The Health Foundation and Nuffield Trust kindly invited me to speak at a parallel session of QualityWatch 2014 on 28th October in central London, alongside Celia Ingham Clark, Director for Reducing Premature Mortality at NHS England. This is what I said:

Let’s start off by unpacking waiting times a little.

Waiting times are actually a function of two things: the size of the queue, and the order in which you treat the patients.

So if you want to sustain short waiting times, then you need to keep the waiting list down to a reasonable size, and you also need to schedule patients so that urgent patients are always treated quickly enough (that’s safety), and routine patients are treated broadly on a first come first served basis (that’s natural fairness).

And you need to use the right tool for the job when you run into problems. If the problem is that your waiting list is far too big to sustain 18 weeks, then you aren’t going to fix that just by treating the same patients in a different order.

Now, I don’t think I’ve said anything controversial yet, have I?

So why is it then, that when we look around the NHS we see different things happening in real life?

Let’s start at national level. Nationally, the English waiting list has been growing rapidly for two years, and it’s now so big that it’s hard to sustain 18 week waits. Because there is long-term growth in the waiting list, that means there is a recurring shortfall between activity and demand. Yet the attempted solution, which we are currently in the middle of, is a one-off non-recurring waiting list initiative.

We also have national targets – the adjusted admitted and non-admitted standards – which actually punish hospitals for treating all their long-waiting patients. That means that once a patient has passed the 18 week mark they are effectively stranded according to these targets, unless the hospital wants to pick up a £400 fine for admitting them. This target is currently not being enforced – under an amnesty – to allow the NHS to clear the long-wait backlog, which is sensible. It’s sensible today, it will be sensible tomorrow, and it will be sensible next year too, so why don’t we just abolish the perverse admitted and non-admitted targets altogether, leaving the incomplete pathways targets at 18 and 52 weeks to do a better job?

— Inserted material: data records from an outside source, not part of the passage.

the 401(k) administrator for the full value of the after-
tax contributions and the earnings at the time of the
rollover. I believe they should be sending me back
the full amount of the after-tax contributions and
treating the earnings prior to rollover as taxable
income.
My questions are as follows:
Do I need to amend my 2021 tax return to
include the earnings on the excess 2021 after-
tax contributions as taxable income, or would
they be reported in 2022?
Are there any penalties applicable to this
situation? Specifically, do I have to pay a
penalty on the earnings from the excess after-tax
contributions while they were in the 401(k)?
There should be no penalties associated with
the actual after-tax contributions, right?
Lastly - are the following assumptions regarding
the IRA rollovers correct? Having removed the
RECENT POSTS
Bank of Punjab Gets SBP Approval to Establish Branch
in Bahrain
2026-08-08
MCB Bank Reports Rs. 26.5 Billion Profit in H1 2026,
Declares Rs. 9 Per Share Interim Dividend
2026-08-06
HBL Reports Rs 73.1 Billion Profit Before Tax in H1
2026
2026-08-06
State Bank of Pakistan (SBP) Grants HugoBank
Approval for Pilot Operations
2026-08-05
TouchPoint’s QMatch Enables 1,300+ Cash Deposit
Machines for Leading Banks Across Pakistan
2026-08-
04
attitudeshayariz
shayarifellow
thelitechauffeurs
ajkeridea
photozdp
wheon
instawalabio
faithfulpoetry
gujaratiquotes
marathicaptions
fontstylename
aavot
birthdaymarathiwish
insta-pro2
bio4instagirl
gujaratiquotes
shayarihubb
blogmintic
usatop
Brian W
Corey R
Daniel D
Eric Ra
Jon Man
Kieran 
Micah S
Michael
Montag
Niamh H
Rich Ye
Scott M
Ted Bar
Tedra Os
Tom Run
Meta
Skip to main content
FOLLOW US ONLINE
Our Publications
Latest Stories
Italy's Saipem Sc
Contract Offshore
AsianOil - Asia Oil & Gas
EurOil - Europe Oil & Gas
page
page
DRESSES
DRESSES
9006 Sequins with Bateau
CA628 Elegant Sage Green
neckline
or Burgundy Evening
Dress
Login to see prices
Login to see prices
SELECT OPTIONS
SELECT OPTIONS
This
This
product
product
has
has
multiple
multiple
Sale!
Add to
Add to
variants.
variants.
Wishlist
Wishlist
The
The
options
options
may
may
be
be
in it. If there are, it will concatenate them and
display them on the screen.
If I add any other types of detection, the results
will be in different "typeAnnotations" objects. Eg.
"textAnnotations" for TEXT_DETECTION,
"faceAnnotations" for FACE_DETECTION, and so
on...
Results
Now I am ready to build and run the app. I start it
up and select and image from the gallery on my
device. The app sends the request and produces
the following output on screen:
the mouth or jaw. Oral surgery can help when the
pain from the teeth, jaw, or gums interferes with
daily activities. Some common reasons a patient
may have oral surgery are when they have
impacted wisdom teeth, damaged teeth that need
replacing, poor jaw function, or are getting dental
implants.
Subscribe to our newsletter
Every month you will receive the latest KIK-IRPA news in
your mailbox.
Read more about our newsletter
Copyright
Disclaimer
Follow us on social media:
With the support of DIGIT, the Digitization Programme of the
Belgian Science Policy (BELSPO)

Turning to local level, the dominant technique for managing waiting times is currently the PTL, where you draw up a list of all the patients who are going to breach by the end of the month and then try to get them in. PTLs are not wrong, but they do tend to focus attention on the longer-waiters to the exclusion of more fundamental problems such as the total waiting list being too big, or the safe and sustainable scheduling of all elective patients.

And there’s an issue about operational planning as well. Service managers generally plan just a few weeks ahead, based on the patients they know they have to treat and the staff and sessions they know are available. But this is rather short notice so it’s difficult to change very much, so they end up relying mainly on extra sessions, private sector capacity, and bank and locum staff, which is not only temporary but also an expensive way of delivering healthcare. On the other hand, even though today we’re only in October, everyone already knows that on the morning of Tuesday 12th May 2015, Mr Cutter will be operating in Theatre 3. Because Mr Cutter always operates on a Tuesday morning. And that’s when his predecessor operated too. So meaningful production planning is almost absent when it comes to the main working week.

All these national and local behaviours are quite entrenched in NHS culture and it takes a great deal of effort to change them. So although you can quite readily get people to agree that waiting times are a function of both waiting list size and patient scheduling, and that you can’t sustain short waits with a large waiting list… when the end of the month is coming and there’s a target to meet, all the old spreadsheets come back out again as everyone reverts to managing to the target. So it’s an uphill struggle.

One Trust that has made more progress with this than most is Blackpool, and we had at one point hoped to have Andrew Kent, who is Deputy Director of Operations for Scheduled Care at Blackpool Teaching Hospitals, joining us on the panel today, but as it turns out unfortunately his duties have kept him back at the ranch. So instead I’ll read you something he said in an internal email recently, with his permission:

The proof is in the pudding- waiting lists one by one are declining allowing a sustainable position and we are now understanding our true capacity gap or excess for planning next year, this is done by closely watching demand versus capacity, versus activity, over the months. … This will then lead to a reduction in overtime payments as we will have adjusted capacity to true demand – rather than just removing backlogs, only for them to build again as soon as we have done them.

Ultimately this is the solution to elective waiting times.

Keep shrinking all the waiting lists, and scheduling patients according to clinical need and natural fairness. And then, one day, we’ll be able to achieve what we all want, which is to abolish involuntary waiting altogether, in all sectors of the health service.